- 05 -

Une sensation désagréable me réveilla. Je n'avais aucune idée du lieu où je me trouvais et ma tête tournait, ce qui n'arrangeait pas les choses. Petit à petit, je parvins à ouvrir légèrement les yeux, mais ma vision était floue. Ma tête me paraissait trop lourde pour pouvoir la lever.

- Ah, ça y est, murmura une voix féminine, tout le monde est réveillé. Nous n'attendions plus que toi.

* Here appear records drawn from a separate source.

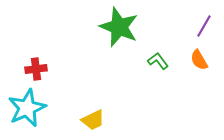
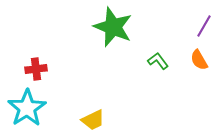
green star: moved 6 px left
cyan star: rotated 9 degrees counterclockwise
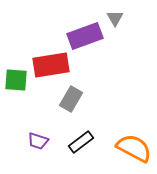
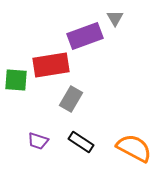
black rectangle: rotated 70 degrees clockwise
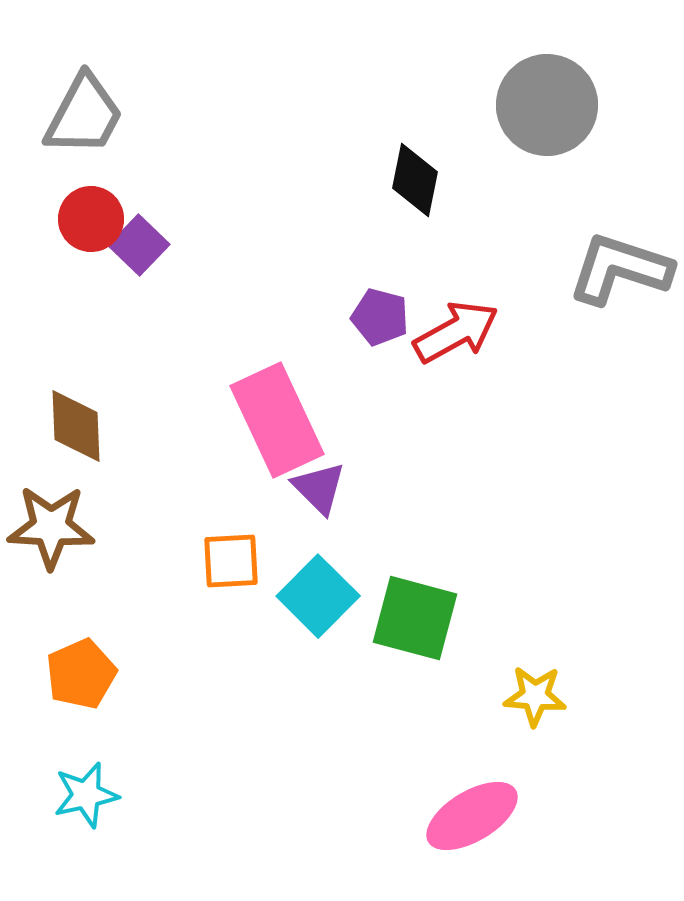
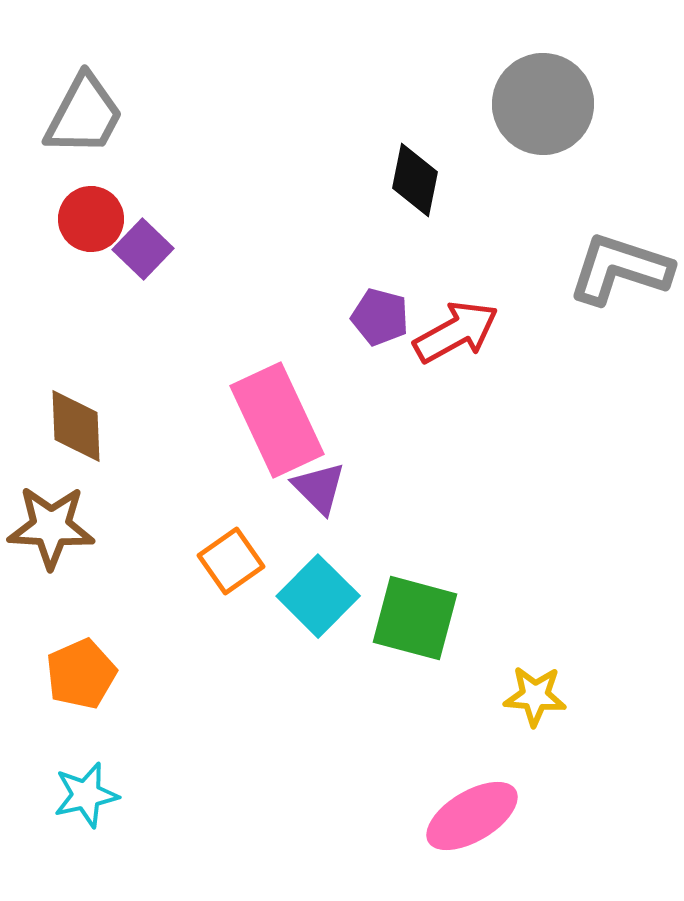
gray circle: moved 4 px left, 1 px up
purple square: moved 4 px right, 4 px down
orange square: rotated 32 degrees counterclockwise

Je ne voyais pas qui parlait et je n'arrivais pas à bouger la tête. J'avais les yeux rivés sur le sol flou.

- Tamara ? demandai-je.

- Bingo ! s'exclama-t-elle faussement.

Au bout de quelques instants, ma vision se stabilisa et je commençai à recouvrir des sensations dans mon corps. Un décor sembla apparaître autour de moi. J'étais debout, adossée à une grille en métal, les mains et les pieds attachés à cette grille. Et j'étais trempée. Mes cheveux goûtaient et mes vêtements étaient plein d'eau, comme si je venais de prendre une douche.
Je tournai légèrement la tête vers la gauche, les yeux toujours rivés au sol, la tête lourde. Je vis une paire de baskets Nike. Puis, dans un effort monumental, je parvins à bouger ma tête, et mon regard remonta. Je vis un jean, puis un t-shirt blanc, des bras musclés et un sourire à en tomber par terre. Theo. Theo était là, avec moi, lui aussi attaché à cette même grille.

- Theo ? murmurai-je d'une voix pâteuse. Qu'est-ce que tu fais là ?

- Je chasse le zèbre, me répondît-il d'un air décontracté.

- Tu quoi ? demandai-je.

Je ne savais pas si c'était à cause des sédatifs qui faisaient toujours effet, mais sa réponse me semblait bizarre.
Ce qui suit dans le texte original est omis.